Shampoo & Conditioner

Every few months there’s a new thing that’s just what your tired, sad hair needs to be gorgeously silky.  Jojoba, keratin, coconut oil, sulfate free, organic… you get the idea.  And we, especially women, are happy to plunk down $6.99 a bottle to see if it lives up to the hype.  (Spoiler alert: it doesn’t.  Ever.)  As such we have a collection of half-used shampoo and conditioner products that Paul Mitchell himself would be envious of (if it wasn’t all crap).  Well, it’s time for all those underwhelming hair products to say bye bye.  Again, if it’s open, toss it.

Make-up

My make-up drawer looks like a time machine.  Seriously.  I have everything from the Cover Girl I used to wear in high school and college, to the Merle Norman I wore when I thought it made me look sophisticated, to the Lancome I wore when I figured out all my skin issues (mostly), to the tinted CC Cream moisturizer I now use.  It’s all there.  And do you know what it’s good for?  My 6-year-old likes to get into it and make a mess.  It’s long past expiration and way past fashionable, so why is it there?  It was freakin’ expensive, for one thing.  And make-up more than anything else in my bathroom vanity is something I keep around “just in case”.  What if I need full make up for a wedding or something?  What if I want to get headshots and need some heavier foundation?  What if I want to dress up as a ridiculously overly-made-up street walker for parent-teacher night?  You never know!

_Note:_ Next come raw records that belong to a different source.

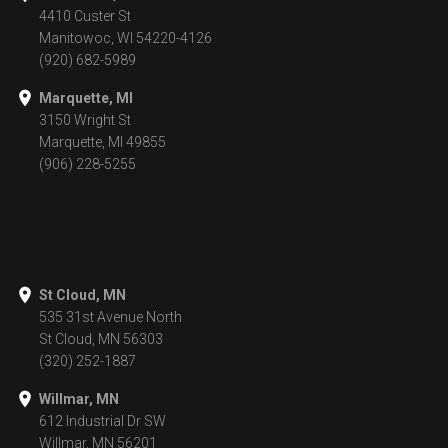
4410 Custer St
Manitowoc, WI 54220-4126
(920) 682-5989
Marquette, MI
3150 Wright St
Marquette, MI 49855
(906) 228-5255
St Cloud, MN
535 31st Avenue North
St Cloud, MN 56303
(320) 252-1887
Willmar, MN
612 Industrial Dr SW
Willmar, MN 56201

Guess what.  Bye, Felicia!  Almost all of my makeup is WAY past its expiration and probably harboring some sort of plague.  So it’s gone.  Do not donate used make up.  Ever. But you can donate it if it’s unopened and within the expiration date.

Meds

Speaking of expired, when’s the last time you checked expiration date on that bottle of Advil in your cabinet?  A couple of years ago my response would have been, “You mean medicine expires?”  Ummmm, yes.  Now if I’m totally honest I have to say that for things like ibuprofen I’ll let it hang out past the expiration date.  (Don’t do that just because I do.  I’m wild and like to live on the edge.) But for prescription meds, you need to let that stuff go!  Besides the fact that expired prescription meds could pose a serious health threat, you don’t want them to fall into the wrong hands, like your kids’.

What to do with bathroom items

Many standard charities will not accept things like lotions and shampoos, even unopened.  For these items you might want to reach out to a local church or shelter to find families in need.  Believe it or not, many food pantries will take these items, too, so you can tuck it in the bag with the canned peas and call it a day.  Remember that all bathroom items must be unopened and within their expiration date to donate.  If they’re not, the charity is just going to throw them away, and really, you could have saved them the effort.

Prescription meds are a different animal.  No reputable charity will accept prescription meds and you don’t want to simply toss them away – all those chemicals seep into our ground water.  I recommend bringing unused meds back to a pharmacy.  Most of them have safe disposal programs and will take them off your hands.